Per-block ffmpeg loudnorm averages multiple speakers to one gain, leaving the quieter voice quieter. Dynamic-mode loudnorm eats the first 3 seconds of audio.

Per-Segment Loudnorm and the 3-Second Lookahead Bug

After per-block loudness normalization, the female co-host always sounded one room away from the male host. After the global two-pass loudnorm, the first three seconds of every episode disappeared. Both bugs lived in the same mix_audio.py. Both are ffmpeg loudnorm filter footguns. Both look like TTS quality problems until you measure.

Quick Take

  • Per-block loudnorm averages multiple speakers in the block to one gain, flattening per-speaker imbalance the wrong way
  • Dynamic-mode loudnorm (the fallback when linear-mode conditions fail) leaves a 3-second leading-silence artifact
  • Per-segment normalization (measure input_i, apply volume={gain}dB) fixes the first
  • Dropping the global loudnorm pass entirely and letting per-segment converge fixes the second
  • Verification: RMS measurement at sample timestamps catches both before they ship

Bug 1: per-block average masks per-speaker imbalance

The original mixer ran one loudnorm pass over an entire voice block (the run of TTS segments between music transitions). Each block had alternating speakers, CIPHERFOX → HEXABELLA → CIPHERFOX → HEXABELLA → …, 50 to 250 segments per block in a typical episode.

ffmpeg measured the integrated loudness of the block as a whole and applied one gain offset. The averaging behavior is exactly what loudnorm advertises in single-pass mode: read the input, compute an integrated LUFS measurement, return a gain that brings the measurement to the target. The problem is that “the block as a whole” mixes the two speakers’ levels into a single average. Whichever speaker was louder in the source pulled the average up; whichever was quieter stayed relatively quiet after the gain was applied.

Listener verdict on the V6 episode: “weder bei cipherfox noch bei hexabella signifikant verbessert … lautstärken-unterschiede”. Translation: neither voice improved over baseline, the audible volume gap between speakers persisted. Engineering instinct said “the TTS is producing inconsistent volume.” Diagnosis: the mixer was flattening the wrong axis.

You cannot fix per-speaker imbalance with a per-block normalizer.
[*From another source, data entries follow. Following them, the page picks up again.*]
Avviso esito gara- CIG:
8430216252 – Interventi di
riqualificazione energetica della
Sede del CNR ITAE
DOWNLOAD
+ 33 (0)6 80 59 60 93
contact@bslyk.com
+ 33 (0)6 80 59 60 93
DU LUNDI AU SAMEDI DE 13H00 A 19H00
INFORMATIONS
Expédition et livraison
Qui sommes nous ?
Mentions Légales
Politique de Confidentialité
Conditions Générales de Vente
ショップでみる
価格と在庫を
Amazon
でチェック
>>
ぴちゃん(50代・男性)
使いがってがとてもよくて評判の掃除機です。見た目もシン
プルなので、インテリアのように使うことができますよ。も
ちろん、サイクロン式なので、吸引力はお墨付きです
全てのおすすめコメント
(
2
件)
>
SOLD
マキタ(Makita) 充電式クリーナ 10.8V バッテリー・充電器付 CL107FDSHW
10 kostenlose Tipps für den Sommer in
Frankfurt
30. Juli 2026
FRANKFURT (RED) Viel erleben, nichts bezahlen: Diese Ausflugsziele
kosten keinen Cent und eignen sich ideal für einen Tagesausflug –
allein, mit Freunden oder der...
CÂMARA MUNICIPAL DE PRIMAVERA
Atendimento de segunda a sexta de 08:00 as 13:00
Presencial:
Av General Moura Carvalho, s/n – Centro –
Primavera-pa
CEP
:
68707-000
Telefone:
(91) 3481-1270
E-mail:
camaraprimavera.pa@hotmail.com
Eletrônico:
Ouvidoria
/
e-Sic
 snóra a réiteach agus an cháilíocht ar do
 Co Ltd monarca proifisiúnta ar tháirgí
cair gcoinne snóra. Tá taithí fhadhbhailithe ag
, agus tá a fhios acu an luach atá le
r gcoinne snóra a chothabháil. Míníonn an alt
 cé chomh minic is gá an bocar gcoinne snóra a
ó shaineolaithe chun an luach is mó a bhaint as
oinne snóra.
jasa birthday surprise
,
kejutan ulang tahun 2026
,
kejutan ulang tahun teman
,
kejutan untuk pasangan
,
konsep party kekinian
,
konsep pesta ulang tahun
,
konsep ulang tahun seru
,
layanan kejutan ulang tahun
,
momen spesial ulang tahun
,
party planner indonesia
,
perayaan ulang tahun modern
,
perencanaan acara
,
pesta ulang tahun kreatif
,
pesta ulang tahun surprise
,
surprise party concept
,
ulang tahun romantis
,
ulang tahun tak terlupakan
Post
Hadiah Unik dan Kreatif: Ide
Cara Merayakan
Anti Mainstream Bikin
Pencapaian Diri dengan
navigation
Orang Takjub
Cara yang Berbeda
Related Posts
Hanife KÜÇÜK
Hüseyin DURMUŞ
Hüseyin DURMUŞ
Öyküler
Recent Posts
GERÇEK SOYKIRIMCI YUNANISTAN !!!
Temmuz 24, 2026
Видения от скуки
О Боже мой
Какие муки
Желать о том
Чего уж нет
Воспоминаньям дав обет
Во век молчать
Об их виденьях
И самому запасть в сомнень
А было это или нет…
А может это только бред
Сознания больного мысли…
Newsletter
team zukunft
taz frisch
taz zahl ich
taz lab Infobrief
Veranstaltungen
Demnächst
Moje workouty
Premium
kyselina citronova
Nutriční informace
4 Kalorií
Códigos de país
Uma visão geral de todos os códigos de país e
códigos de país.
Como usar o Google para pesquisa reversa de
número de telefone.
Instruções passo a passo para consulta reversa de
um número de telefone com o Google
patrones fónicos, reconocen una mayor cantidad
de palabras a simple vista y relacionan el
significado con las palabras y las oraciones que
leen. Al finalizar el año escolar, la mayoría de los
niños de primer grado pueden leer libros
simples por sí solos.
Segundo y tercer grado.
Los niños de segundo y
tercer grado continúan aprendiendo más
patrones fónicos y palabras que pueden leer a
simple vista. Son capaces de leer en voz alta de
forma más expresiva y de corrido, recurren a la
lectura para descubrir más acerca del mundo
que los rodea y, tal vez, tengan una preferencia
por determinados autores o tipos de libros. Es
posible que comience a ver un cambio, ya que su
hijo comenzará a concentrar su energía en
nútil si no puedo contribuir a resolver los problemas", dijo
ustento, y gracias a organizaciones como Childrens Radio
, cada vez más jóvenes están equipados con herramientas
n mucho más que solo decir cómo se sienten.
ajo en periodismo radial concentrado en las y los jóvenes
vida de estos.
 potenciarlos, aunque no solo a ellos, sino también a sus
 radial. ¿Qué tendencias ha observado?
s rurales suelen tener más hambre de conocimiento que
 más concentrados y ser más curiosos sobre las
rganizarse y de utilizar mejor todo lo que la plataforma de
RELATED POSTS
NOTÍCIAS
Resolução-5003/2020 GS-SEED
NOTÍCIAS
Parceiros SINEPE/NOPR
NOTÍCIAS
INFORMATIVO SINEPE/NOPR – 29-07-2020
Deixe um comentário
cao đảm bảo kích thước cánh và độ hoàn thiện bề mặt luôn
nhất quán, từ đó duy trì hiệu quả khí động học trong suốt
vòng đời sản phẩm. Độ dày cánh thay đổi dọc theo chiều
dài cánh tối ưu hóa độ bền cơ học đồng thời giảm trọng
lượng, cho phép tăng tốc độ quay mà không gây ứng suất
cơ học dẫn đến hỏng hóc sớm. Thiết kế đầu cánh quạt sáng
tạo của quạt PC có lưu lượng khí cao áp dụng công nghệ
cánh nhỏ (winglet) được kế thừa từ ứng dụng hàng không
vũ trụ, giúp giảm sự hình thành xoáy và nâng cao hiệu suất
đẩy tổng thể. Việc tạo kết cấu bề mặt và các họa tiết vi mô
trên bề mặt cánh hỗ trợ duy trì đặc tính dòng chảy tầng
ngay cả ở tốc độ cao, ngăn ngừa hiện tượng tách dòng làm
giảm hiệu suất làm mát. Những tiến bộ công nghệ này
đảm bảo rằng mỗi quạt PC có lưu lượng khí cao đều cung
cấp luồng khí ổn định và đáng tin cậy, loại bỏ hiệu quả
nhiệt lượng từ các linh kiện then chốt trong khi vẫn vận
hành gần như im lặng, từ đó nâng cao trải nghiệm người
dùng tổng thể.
The averaging is the bug.

Bug 1, the fix: per-segment normalization

Replace the per-block loudnorm with per-segment loudness measurement and a clamped gain offset. Each segment goes through loudnorm pass-1 to read its integrated LUFS, then a volume filter applies the delta to bring it to target. The cap at ±9 dB prevents runaway on outlier short segments where the integrated measurement is unstable.

def _measure_loudness(wav: Path, target_lufs: int) -> float | None:
    """Pass-1 measurement only, no audio output."""
    result = subprocess.run([
        "ffmpeg", "-y", "-i", str(wav),
        "-af", f"loudnorm=I={target_lufs}:TP=-2.0:LRA=8:print_format=json",
        "-f", "null", "-",
    ], capture_output=True)
    m = re.search(r'\{[^{}]+\}', result.stderr.decode(), re.DOTALL)
    if not m:
        return None
    return float(json.loads(m.group())["input_i"])

def normalize_block(segs: list[Path], out_wav: Path, target_lufs: int = -16) -> None:
    """Per-segment measure + gain + denoise + concat."""
    with tempfile.TemporaryDirectory() as tmp_dir:
        tmp = Path(tmp_dir)
        processed: list[Path] = []
        for i, seg in enumerate(segs):
            measured = _measure_loudness(seg, target_lufs)
            gain_db = max(-9.0, min(9.0, target_lufs - measured)) if measured else 0.0
            seg_out = tmp / f"seg_{i:04d}.wav"
            af = f"highpass=f=80,afftdn=nr=10:nf=-25,volume={gain_db:+.2f}dB,{_LIMITER}"
            _run([
                "ffmpeg", "-y", "-i", str(seg),
                "-af", af, "-ar", str(_SR), "-ac", "2",
                "-c:a", "pcm_s16le", str(seg_out),
            ], f"per-segment normalize ({seg.name})")
            processed.append(seg_out)
        # Concat all processed segments...

Cost: one extra ffmpeg call per segment for the measurement (~1 second wall each on a DGX Spark). Worth it. After this change, CIPHERFOX and HEXABELLA volumes stayed within ~1 dB of each other across the full episode.

Bug 2: loudnorm dynamic mode eats leading audio

The pipeline ran a global two-pass loudnorm after intro and outro mixing, intended to catch any residual loudness drift in the assembled track. In dynamic mode (the fallback when linear=true cannot be applied because the measured LRA is too high or the target true-peak constraint cannot be satisfied), loudnorm introduces a leading-silence artifact at the start of the output.

The behavior is consistent with how loudnorm’s implementation handles its lookahead buffer: it processes audio with a roughly 3-second window to compute true-peak limits, and the buffer’s leading state writes silence before any input audio reaches the output. The man page (man ffmpeg-filters, search for loudnorm) describes the upsampling-to-192-kHz behavior in dynamic mode for true-peak detection but does not explicitly call out the leading-silence side effect.

I measured it on the V6 episode:

$ for t in 0 1 2 3 4 5; do
    rms=$(ffmpeg -ss $t -t 0.5 -i episode.v6.mp3 -af astats -f null - 2>&1 \
          | grep "RMS level dB" | head -1 | awk -F: '{print $2}')
    echo "t=${t}s: RMS=$rms"
  done
t=0s: RMS= -inf
t=1s: RMS= -inf
t=2s: RMS= -inf
t=3s: RMS= -inf
t=4s: RMS= -19.755297
t=5s: RMS= -14.619059

3.5 seconds of silence at file start. The intro-music solo phase that the sidechain mix had carefully placed (4 seconds of music before voice cuts in) was eaten by the loudnorm lookahead.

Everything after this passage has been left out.